My hCG level is now zero. The nurse at my OB’s office called first thing this morning. At least I don’t have to do anymore bloodwork. My hair is also falling out. It stopped falling out shortly after I got pregnant with Jacob and I may have lost a strand or two here and there over the summer, but nothing like this. Now I just look at my shirt and there are several strands lying on it. And my milk has almost dried up.
Although I know all of these things have to happen, I hate that they are. They are more physical signs that Jacob and angel #2 are gone.
I was afraid to ask the nurse about when we can try again, but I did. She said to wait one normal period, which I think might be coming soon. I also asked how long it would take for my milk to dry up and she had no idea. She suggested that I call the breastfeeding clinic at the hospital, but at least she acknowledged that I might not want to do that. In some ways I want to, just so that I can tell someone Jacob’s story as I’m asking the question. Just so that one more person knows about his life.
I’ve been having more flashbacks lately.
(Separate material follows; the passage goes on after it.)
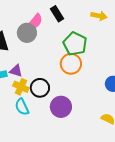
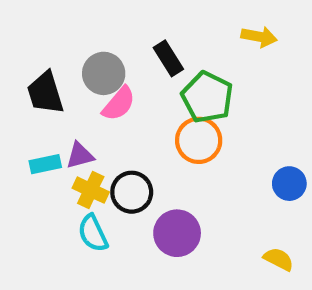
black rectangle: (57, 14) -> (168, 58), moved
pink semicircle: (35, 22) -> (119, 104), moved
purple triangle: (16, 71) -> (80, 155), turned -32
Last night I was lying in bed, remembering how on a Monday 3.5 months ago, I was lying in a hospital bed in labour with my baby. Today, being a Tuesday, is a little tougher than usual. But then I’ve had a lot of hard days lately, so I can’t really say that it was worse than Sunday. I’ve decided to light a candle for Jacob every Tuesday. I don’t know why I didn’t think of doing it sooner. Last night, Ted and I were on the couch watching TV and I just burst into tears and couldn’t stop. It was like the early days. We would be sitting there together, he’d have his arm around me and I’d sit there sobbing.
Yesterday on the way to work, Ted told me that he’d had a flashback the night before to the moment when I called and told him on the phone that Jacob had died. He said the same feeling he had at that moment washed over him and he felt so incredibly sad all over again. I just held his hand and tried to hide my tears from him as I knew he would stop talking if he saw me crying.
I’m not only having flashbacks to “the” 2 days. I’m also having flashbacks to when I was pregnant and how happy I was. I see someone at work and I remember the day I told them. I see a pickle and I remember the day I threw one up and the terrible heartburn I had for 4 hours afterwards. I see the couch I lay on every night for almost 2 months because I just felt too sick to sit on it. I’m wearing my Spring/Fall coat now. I wore it while pregnant, watching and feeling it get tighter and tighter until I couldn’t do it up anymore. Now I’m wearing it again and there is plenty of room in the belly area. It goes on and on and on. Sometimes the memories make me smile. Sometimes they make me cry. Sometimes I smile and cry at the same time. The other day I found a piece of paper that I wrote down the times that I felt Jacob kick. Of course, it was the day before I found out that he had died, so he wasn’t him kicking at all. But I look at the handwriting and think of how happy I was that day. How I wish I could go back in time.
I saw a picture of a 9 week old baby that was miscarried a few days ago on the BCC. It convinced me that the little clear ball I held on the day of my miscarriage on August 20th was my second baby. At least I got to hold him/her. I just wish I could have taken that little one home and buried him/her. I can’t beat myself up about it. What’s done is done. I didn’t even know it was a miscarriage at the time. It crossed my mind, but I didn’t know that I might possibly have been pregnant until 5 days later.
Jacob, we miss you and love you more than we can ever possibly tell you. We miss your baby brother or sister too. I hope you are taking care of the little one. It seems funny to refer to someone as smaller than you. I realized the other day that you are almost definitely the youngest person buried in the Memorial Garden. I’m so sorry that you died so young.